Dashboard

Creating Dashboard instance

Features Descriptions Dictionary

Dashboard instance can be created with just X, y and output_directory arguments, but it doesn’t mean it cannot be customized. The most notable optional argument that can augment the HTML Dashboard is feature_descriptions_dict dictionary-like object. Structure of the dict should be:

feature_descriptions_dict = {

    "Feature1": {

        "description": "description of feature1, e.g. height in cm",
        "category": "cat" OR "num",
        "mapping": {
            "value1": "better name or explanation for value1",
            "value2": "better name or explanation for value2"
        }
    },

    "Feature2": {

        (...)

    }

}
  • "description" describes what the feature is about - what’s the story behind numbers and values.

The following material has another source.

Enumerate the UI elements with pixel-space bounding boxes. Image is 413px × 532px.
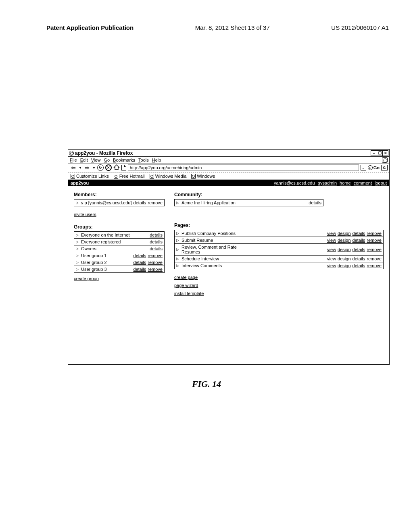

  • "category" defines what kind of a data you want the feature to be treated as:

    • "num" stands for Numerical values;

    • "cat" is for Categorical variables;

  • "mapping" represents what do every value in your data mean - e.g. 0 - “didn’t buy a product”, 1 - “bought a product”.

This external information is fed to the Dashboard and it will be included in HTML files (where appropriate) for your convenience. Last but not least, by providing a specific "category" you are also forcing the Dashboard to interpret a given feature the way you want, e.g.: you could provide "num" to a binary variable (only 0 and 1s) and Dashboard will treat that feature as Numerical (which means that, for example, Normal Transformations will be applied).

Note

Please keep in mind that every argument in feature_descriptions_dict is optional: you can provide all Features or only one, only "category" for few of the Features and "description" for others, etc.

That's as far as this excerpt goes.